À qui s’adresse L’atout âge ? Les RH, les managers, ou un public plus large ?

La cible la plus identifiée, ce sont les décideurs en entreprise : les employeurs, les organisations, toutes les personnes qui donnent du travail. Et à travers cette cible-là, on peut s’adresser à tout le monde, parce que chacun peut s’emparer de ce livre, avec des arguments à donner à son employeur, à des organisations, à d’autres décideurs. Les enjeux se jouent à trois échelons : les individus, les organisations, et la sphère politique, à l’échelle locale comme nationale. Là, il s’agit de s’adresser à l’échelon du milieu, l’échelon organisationnel. C’est un maillon qu’on néglige souvent, alors qu’il est central.

L’âgisme commence bien avant 50 ans ?

À 40 ans, on peut déjà avoir passé le coche. C’est-à-dire que, pendant la trentaine, il s’est passé des choses qui font que nous n’avons pas eu la carrière “attendue”. La carrière peut déjà être tassée ou arrêtée très jeune si, dans la vie, tu vous avez été dévouée, élevé des enfants avec un handicap par exemple. J’ai vu récemment une série qui raconte exactement ça. Une femme de 40 ans tente de reprendre sa carrière dans l’édition après plusieurs années d’interruption, mais se heurte à un refus systématique en raison de son âge. Elle décide alors de mentir sur son âge, se fait passer pour une vingtenaire et parvient ainsi à relancer sa carrière. C’est très âgiste. Mais j’ai l’impression que c’est encore pire dans la société américaine.

La diversité d’âge est un levier de performance démontré, pourtant les entreprises continuent de bloquer sur la question de l’âge.

Si on regarde le CV d’une femme, plus le temps passe, plus il y a des chances qu’elle ait passé du temps à faire des activités de soins aux autres. Mais tout ça étant dévalorisé, plus on avance en âge, plus on a passé du temps à des activités qui, au regard des recruteurs, ne valent rien ou valent moins. Et donc, en dehors même des éléments de sexisme et d’âgisme liés au physique, il y a déjà des tas de raisons de discriminer qui ne sont pas liées au physique. Les recruteurs vont éliminer des profils qui ont des “trous” dans le CV, qui correspondent en réalité du temps passé à des activités auxquelles, en tant que recruteur, on n’accorde aucune valeur. Et une partie des profils féminins cumule les effets de cette dévalorisation.
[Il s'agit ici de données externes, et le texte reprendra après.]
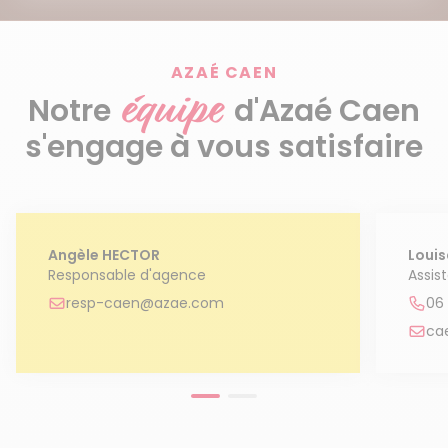
Découvrir le service
AZAÉ CAEN
équipe
Notre
d'Azaé Caen
s'engage à vous satisfaire
Angèle HECTOR
Louis
Responsable d'agence
Assis
resp-caen@azae.com
06
ca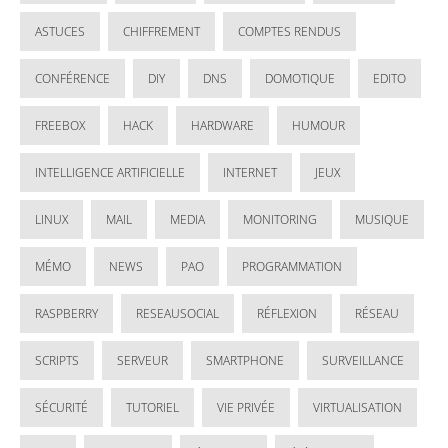
ASTUCES
CHIFFREMENT
COMPTES RENDUS
CONFÉRENCE
DIY
DNS
DOMOTIQUE
EDITO
FREEBOX
HACK
HARDWARE
HUMOUR
INTELLIGENCE ARTIFICIELLE
INTERNET
JEUX
LINUX
MAIL
MEDIA
MONITORING
MUSIQUE
MÉMO
NEWS
PAO
PROGRAMMATION
RASPBERRY
RESEAUSOCIAL
RÉFLEXION
RÉSEAU
SCRIPTS
SERVEUR
SMARTPHONE
SURVEILLANCE
SÉCURITÉ
TUTORIEL
VIE PRIVÉE
VIRTUALISATION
Vous évoquez le stewardship mindset, cette logique du « surtout ne rien changer », permet-il de comprendre cette inertie ?

Tout est pensé à court terme, quoi qu’il en coûte, parce que les entreprises estiment avoir beaucoup à perdre. Les décisions perçues comme courageuses sont vues comme risquées, car elles exposent à une possible sanction. Cette peur produit un ultra-conservatisme : on privilégie la protection de l’existant et l’on évite toute décision susceptible de bousculer les normes, comme le recrutement de profils atypiques.

Oui mais aujourd’hui, il y a beaucoup de profils atypiques ?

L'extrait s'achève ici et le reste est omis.